[Collected data]
..............................

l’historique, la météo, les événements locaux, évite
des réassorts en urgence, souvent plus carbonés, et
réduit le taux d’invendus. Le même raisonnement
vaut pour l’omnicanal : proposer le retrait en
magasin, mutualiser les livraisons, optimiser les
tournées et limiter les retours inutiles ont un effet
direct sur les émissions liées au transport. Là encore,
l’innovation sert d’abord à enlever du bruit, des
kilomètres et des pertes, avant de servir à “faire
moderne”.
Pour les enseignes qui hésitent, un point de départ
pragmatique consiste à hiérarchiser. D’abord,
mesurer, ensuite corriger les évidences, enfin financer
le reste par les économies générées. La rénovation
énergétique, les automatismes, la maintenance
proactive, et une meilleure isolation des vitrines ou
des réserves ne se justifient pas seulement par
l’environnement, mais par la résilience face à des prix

..............................

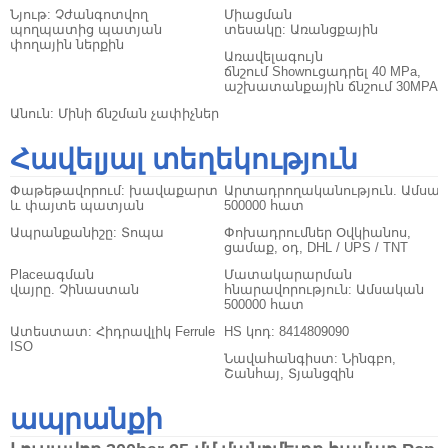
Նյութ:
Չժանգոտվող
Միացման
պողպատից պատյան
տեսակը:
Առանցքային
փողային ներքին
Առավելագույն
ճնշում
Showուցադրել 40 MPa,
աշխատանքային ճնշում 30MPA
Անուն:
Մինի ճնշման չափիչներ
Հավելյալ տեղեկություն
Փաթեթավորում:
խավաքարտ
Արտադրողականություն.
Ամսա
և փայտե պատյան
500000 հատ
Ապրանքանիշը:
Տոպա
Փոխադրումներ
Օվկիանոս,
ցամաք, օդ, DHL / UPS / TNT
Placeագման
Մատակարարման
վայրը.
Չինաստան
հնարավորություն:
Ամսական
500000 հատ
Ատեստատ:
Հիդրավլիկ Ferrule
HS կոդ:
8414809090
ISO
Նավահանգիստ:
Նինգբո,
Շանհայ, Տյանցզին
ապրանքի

..............................

> _Task item_:
Pick out, from the lines above, every one that contains the string "abord".

> _Output_:
l’innovation sert d’abord à enlever du bruit, des
pragmatique consiste à hiérarchiser. D’abord,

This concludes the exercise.